(PROBLEM STATEMENT)
From the line bearing "180 00 - Praha 8" down to the final line of the records below, give every line again exactly and add nothing.

(SOURCE MATERIAL)

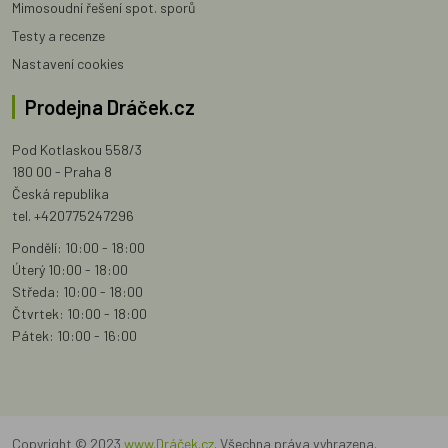
Mimosoudní řešení spot. sporů
Testy a recenze
Nastavení cookies
Prodejna Dráček.cz
Pod Kotlaskou 558/3
180 00 - Praha 8
Česká republika
tel. +420775247296
Pondělí: 10:00 - 18:00
Úterý 10:00 - 18:00
Středa: 10:00 - 18:00
Čtvrtek: 10:00 - 18:00
Pátek: 10:00 - 16:00
Copyright © 2023
www.Dráček.cz
. Všechna práva vyhrazena.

(OUTPUT OF THE EXERCISE)
180 00 - Praha 8
Česká republika
tel. +420775247296
Pondělí: 10:00 - 18:00
Úterý 10:00 - 18:00
Středa: 10:00 - 18:00
Čtvrtek: 10:00 - 18:00
Pátek: 10:00 - 16:00
Copyright © 2023
www.Dráček.cz
. Všechna práva vyhrazena.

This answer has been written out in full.